Quatre temps de méditation pour quatre dimanches :
  • 1er dimanche de l’Avent, 29 novembre 2015 :
    « Apprivoiser le silence »
  • 2e dimanche de l’Avent, 6 décembre 2015 :
    « Attendre une bonne nouvelle »
  • 3e dimanche de l’Avent, 13 décembre 2015 :
    « Se tenir collés à la terre »
  • 4e dimanche de l’Avent, 20 décembre 2015 :
    « Se réjouir »
  • Bonus de Noël, 25 décembre 2015 :
    « Paix sur la terre aux hommes que Dieu aime »

samedi 28 novembre 2015

Regard d’artiste au Carmel Saint-Joseph

Regard d’artiste au Carmel
Quand une artiste des Beaux-arts s’immisce dans la vie religieuse

L’œuvre d’art

Laure Jaudon, Le repas silencieux, 2010, Vidéo, Durée : 5 minutes et 17 secondes.
Vidéo d’un repas de jeûne, un vendredi soir, au Carmel Saint-Joseph de Saint-Guilhem Le-Désert.

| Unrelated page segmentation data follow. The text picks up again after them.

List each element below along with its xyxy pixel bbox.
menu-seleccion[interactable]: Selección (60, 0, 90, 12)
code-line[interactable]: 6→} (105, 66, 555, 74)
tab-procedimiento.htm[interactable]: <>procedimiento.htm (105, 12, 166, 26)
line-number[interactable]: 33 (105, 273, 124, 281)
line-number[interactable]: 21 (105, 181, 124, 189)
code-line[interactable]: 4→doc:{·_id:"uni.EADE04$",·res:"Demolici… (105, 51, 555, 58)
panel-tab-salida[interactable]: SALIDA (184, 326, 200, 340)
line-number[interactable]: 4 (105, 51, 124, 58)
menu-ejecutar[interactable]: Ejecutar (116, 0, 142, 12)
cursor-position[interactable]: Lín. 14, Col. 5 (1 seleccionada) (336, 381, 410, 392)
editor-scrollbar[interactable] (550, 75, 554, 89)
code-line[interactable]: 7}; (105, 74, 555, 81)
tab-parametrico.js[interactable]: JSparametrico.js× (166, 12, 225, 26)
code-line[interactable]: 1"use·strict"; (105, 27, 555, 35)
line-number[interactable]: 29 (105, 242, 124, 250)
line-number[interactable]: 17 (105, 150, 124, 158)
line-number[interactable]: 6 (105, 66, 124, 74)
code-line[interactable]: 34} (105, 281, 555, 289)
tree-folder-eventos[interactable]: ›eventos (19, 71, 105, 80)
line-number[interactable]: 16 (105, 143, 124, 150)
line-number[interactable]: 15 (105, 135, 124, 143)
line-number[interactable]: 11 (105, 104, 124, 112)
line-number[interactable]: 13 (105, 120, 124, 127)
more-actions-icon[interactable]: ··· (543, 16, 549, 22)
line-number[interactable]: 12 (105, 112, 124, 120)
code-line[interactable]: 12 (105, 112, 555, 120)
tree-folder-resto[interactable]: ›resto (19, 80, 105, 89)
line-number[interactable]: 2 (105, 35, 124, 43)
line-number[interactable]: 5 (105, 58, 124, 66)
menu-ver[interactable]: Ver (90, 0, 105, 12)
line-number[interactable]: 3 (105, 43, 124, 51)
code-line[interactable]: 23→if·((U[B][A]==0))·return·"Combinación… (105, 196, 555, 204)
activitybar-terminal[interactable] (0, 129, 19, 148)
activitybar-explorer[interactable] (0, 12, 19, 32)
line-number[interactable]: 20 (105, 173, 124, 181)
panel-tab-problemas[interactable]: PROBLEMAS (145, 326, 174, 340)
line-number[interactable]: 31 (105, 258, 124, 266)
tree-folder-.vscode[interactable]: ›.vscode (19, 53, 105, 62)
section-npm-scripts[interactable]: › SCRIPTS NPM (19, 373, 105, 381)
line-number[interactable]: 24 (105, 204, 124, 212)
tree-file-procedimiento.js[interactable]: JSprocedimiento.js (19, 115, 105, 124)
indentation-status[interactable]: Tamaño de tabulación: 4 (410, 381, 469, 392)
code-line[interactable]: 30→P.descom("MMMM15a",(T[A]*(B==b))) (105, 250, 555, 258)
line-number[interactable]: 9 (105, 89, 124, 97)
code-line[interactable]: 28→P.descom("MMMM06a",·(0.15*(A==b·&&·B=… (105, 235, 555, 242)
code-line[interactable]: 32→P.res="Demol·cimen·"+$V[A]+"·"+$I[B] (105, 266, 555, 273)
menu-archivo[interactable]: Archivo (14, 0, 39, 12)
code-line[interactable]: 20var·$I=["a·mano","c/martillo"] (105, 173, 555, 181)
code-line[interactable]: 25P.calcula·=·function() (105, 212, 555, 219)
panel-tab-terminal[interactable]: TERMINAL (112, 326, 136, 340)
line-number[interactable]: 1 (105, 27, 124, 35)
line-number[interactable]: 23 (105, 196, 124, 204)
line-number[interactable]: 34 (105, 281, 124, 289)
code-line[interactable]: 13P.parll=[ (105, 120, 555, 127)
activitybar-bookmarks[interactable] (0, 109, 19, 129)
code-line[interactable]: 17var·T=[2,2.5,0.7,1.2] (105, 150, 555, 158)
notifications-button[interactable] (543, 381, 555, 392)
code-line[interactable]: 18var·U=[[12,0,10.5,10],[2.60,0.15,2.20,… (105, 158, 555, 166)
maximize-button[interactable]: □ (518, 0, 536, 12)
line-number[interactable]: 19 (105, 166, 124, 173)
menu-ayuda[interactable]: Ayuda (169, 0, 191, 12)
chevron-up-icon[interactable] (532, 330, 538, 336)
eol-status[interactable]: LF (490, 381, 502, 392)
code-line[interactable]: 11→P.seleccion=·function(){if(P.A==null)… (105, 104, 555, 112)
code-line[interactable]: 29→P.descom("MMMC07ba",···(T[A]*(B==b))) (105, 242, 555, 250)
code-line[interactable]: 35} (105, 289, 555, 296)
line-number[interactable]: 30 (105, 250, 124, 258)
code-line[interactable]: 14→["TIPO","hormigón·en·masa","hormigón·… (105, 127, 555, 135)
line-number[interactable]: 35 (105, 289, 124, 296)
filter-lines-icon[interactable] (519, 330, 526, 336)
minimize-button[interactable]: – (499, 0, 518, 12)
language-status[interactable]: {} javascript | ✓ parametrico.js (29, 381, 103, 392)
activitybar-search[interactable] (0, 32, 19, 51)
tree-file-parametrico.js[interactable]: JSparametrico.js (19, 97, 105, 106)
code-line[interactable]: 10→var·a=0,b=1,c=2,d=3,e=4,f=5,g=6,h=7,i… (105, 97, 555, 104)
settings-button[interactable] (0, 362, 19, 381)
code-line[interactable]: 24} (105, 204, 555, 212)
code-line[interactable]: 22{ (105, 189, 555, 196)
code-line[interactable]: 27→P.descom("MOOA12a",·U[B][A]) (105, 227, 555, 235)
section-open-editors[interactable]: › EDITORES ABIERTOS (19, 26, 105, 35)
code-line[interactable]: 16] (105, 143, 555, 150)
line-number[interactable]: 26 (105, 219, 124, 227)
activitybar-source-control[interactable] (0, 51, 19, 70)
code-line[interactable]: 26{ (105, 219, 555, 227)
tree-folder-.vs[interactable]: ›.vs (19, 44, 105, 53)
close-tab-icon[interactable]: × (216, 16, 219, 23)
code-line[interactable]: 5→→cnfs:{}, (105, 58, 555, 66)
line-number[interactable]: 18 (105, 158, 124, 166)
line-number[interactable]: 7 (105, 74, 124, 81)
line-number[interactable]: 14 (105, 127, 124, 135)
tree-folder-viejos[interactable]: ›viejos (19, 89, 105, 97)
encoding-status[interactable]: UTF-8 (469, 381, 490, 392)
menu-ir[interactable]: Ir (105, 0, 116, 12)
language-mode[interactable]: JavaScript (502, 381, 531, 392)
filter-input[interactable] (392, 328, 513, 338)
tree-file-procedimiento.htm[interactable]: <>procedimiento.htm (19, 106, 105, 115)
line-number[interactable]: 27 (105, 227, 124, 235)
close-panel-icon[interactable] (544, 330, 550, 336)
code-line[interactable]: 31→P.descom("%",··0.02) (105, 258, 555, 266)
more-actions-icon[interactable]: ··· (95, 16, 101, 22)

Vidéo présentée, dans le réfectoire des moines de l’abbaye de de Gellone, à Saint Guilhem-Le-Désert, lors de la NUIT DES MUSÉES 2013, sur le thème de « La sauvegarde du patrimoine visible et invisible, le SILENCE au cœur de l’abbaye », le samedi 18 mai de 20h00 à minuit.

L’artiste




Laure JAUDON, diplômée de l’ENSA (École Nationale Supérieure des Arts) de Limoges en 2011, et d'un D.U. de Création Cinématographique de l'I.U.T de Corte en partenariat avec le GREC (Groupe de Recherches et d'Essais Cinématographiques) en 2012, et présentée par la galerie AL/MA de Montpellier, en 2013.

Une Recherche sur le silence


À travers des lieux choisis qui deviennent des strates temporelles où se jouent la mémoire, les traces, la résistance à la disparition, l’oubli, c’est une tentative de faire vibrer à nouveau les ruines, les restes, aux abords de nous-mêmes, de ce qui peut être, encore. Des espaces où une autre temporalité s’invite, où il s’agit d’être presque en dehors, près d’un silence, au plus proche d’une respiration du monde. (Supervues)

«  Derrière une porte lourde et un long couloir éclairé par la légère lumière du jour nous montons des escaliers.
Le dernier étage, cinq cellules, celle de Céline, Suhad, Mariette, Nathalie.

Et la mienne.
Neuf mètres carrés, un lit, un bureau, deux armoires et une chaise.
Et une fenêtre.
Cette cellule sera la mienne. »

(Extrait de Latence, Laure Jaudon, Carmel Saint-Joseph, Saint Guilhem le Désert, 2010)

De la chambre émane une voix ; Latence de Laure Jaudon, étudiante aux Beaux-Arts de Limoges, raconte une expérience au Carmel Saint-Joseph, son entrée dans le quotidien de huit carmélites pour tenter de comprendre et d’approcher le silence et leur quête de silence.